Laboratory of Psychophysics and Sensory Psychophysiology (LAPSE), Integrative Research Unit on Social and Individual Development (INSIDE), University of Luxembourg, 162A avenue de la Faïencerie, 1511 Luxembourg, Luxembourg Chair of Neurophysiology, Center for Biomedicine and Medical Technology Mannheim, Ruprecht-Karls-University Heidelberg, Ludolf-Krehl-Str. 13-17, 68167 Mannheim, Germany.
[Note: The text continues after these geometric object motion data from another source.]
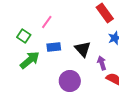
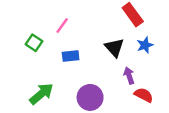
black triangle: (83, 49) -> (114, 48), moved
green arrow: (30, 60) -> (41, 94), moved

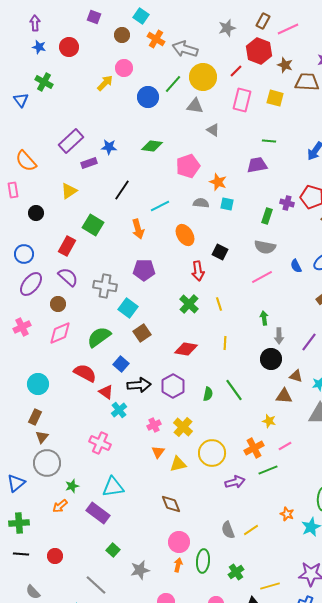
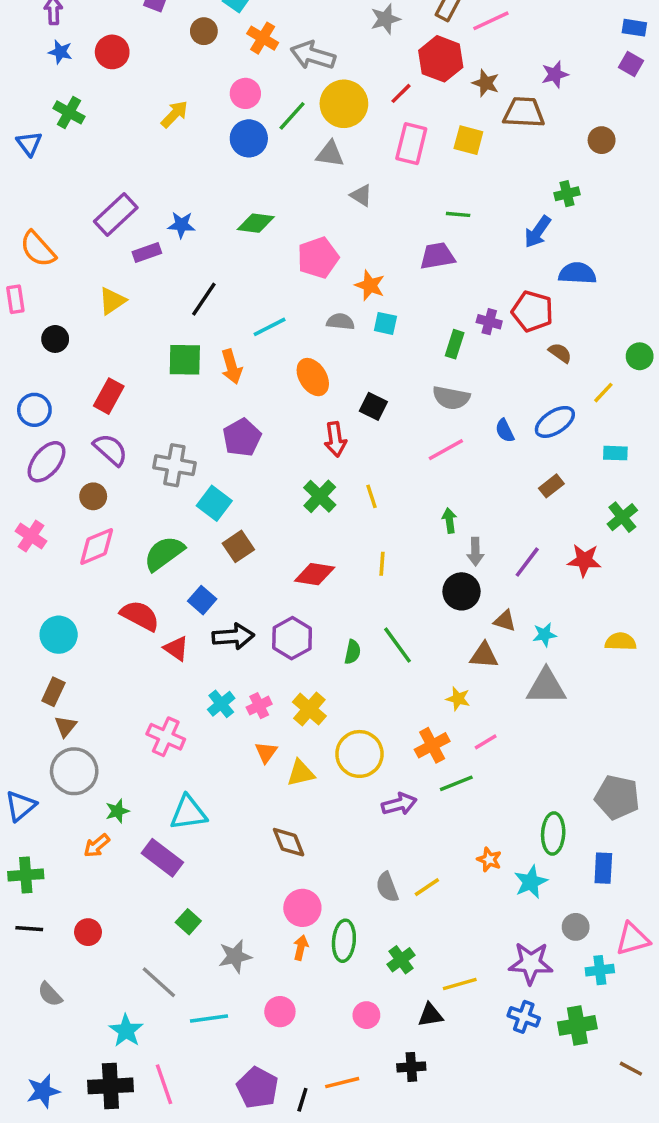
pink circle: (124, 68) -> (245, 93), moved
green square: (93, 225) -> (185, 360), moved, turned -30
purple pentagon: (144, 270) -> (242, 438), turned -30
pink cross: (22, 327) -> (31, 536), turned -30
cyan cross: (119, 410) -> (221, 704), moved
Pain. 2012 Feb;153(2):420-428. doi: 10.1016/j.pain.2011.10.043. Epub 2011 Dec 15.
Relative hypothalamic-pituitary-adrenal axis dysfunction has been described as a common feature of several dysfunctional pain syndromes, and its end hormone cortisol may thus constitute a protective factor against the development of chronic pain. We investigated the potential influence of experimentally induced stress-like hypercortisolism on the induction of neurogenic hyperalgesia using 2 human surrogate models: secondary hyperalgesia after intradermal capsaicin injection into the volar forearm, and perceptual windup in normal skin. In a double-blind, placebo-controlled, randomized, crossover study, a psychophysical study was performed in 10 healthy subjects (median age 23 years) examining the effects of 40 mg orally administered hydrocortisone. Numeric pain ratings were assessed for punctate pinprick and light touch stimuli applied to the zone of secondary hyperalgesia adjacent to the capsaicin injection and to the contralateral control side. In addition, visual analog ratings were assessed for repetitive pinprick stimulation of the noninjected arm. Hydrocortisone significantly attenuated the late phase of capsaicin-induced pain by nearly 50%, and hyperalgesia to pinprick stimuli by 33% (both P<.05). Baseline mechanical pain and dynamic mechanical allodynia remained unaltered. Temporal summation (windup) to mechanical pain stimuli and electrically induced windup of second pain (tested in an independent cohort of 10 other subjects) were also unchanged. The selective effects of hydrocortisone on pinprick hyperalgesia but not pinprick pain suggest an antihyperalgesic rather than analgesic effect. The findings suggest that hypothalamic-pituitary-adrenal axis reactivity might be an important mechanism in resilience to dysfunctional pain syndromes.
相对下丘脑-垂体-肾上腺轴功能障碍已被描述为几种功能障碍性疼痛综合征的共同特征,其终末激素皮质醇因此可能构成对慢性疼痛发展的保护因素。我们使用 2 个人工替代模型研究了实验性诱导的应激样高皮质醇血症对神经源性痛觉过敏诱导的潜在影响:真皮内辣椒素注射到手背引起的继发性痛觉过敏,以及正常皮肤的感知性牵张。在一项双盲、安慰剂对照、随机、交叉研究中,对 10 名健康受试者(中位年龄 23 岁)进行了一项心理物理学研究,以检查 40mg 口服氢化可的松的影响。用点状刺痛和轻触刺激评估数值疼痛评分,应用于辣椒素注射相邻的继发性痛觉过敏区域和对侧对照侧。此外,还评估了非注射手臂重复刺痛刺激的视觉模拟评分。氢化可的松显著减轻了约 50%的辣椒素诱导的疼痛后期阶段,以及对刺痛刺激的痛觉过敏减轻了 33%(均 P<.05)。基线机械性疼痛和动态机械性感觉异常保持不变。机械性疼痛刺激的时间总和(牵张)和第二疼痛的电诱发牵张(在另外 10 名受试者的独立队列中进行测试)也没有变化。氢化可的松对刺痛性痛觉过敏而不是刺痛性疼痛的选择性作用提示其具有抗痛觉过敏而不是镇痛作用。这些发现表明,下丘脑-垂体-肾上腺轴反应可能是对功能障碍性疼痛综合征的弹性的重要机制。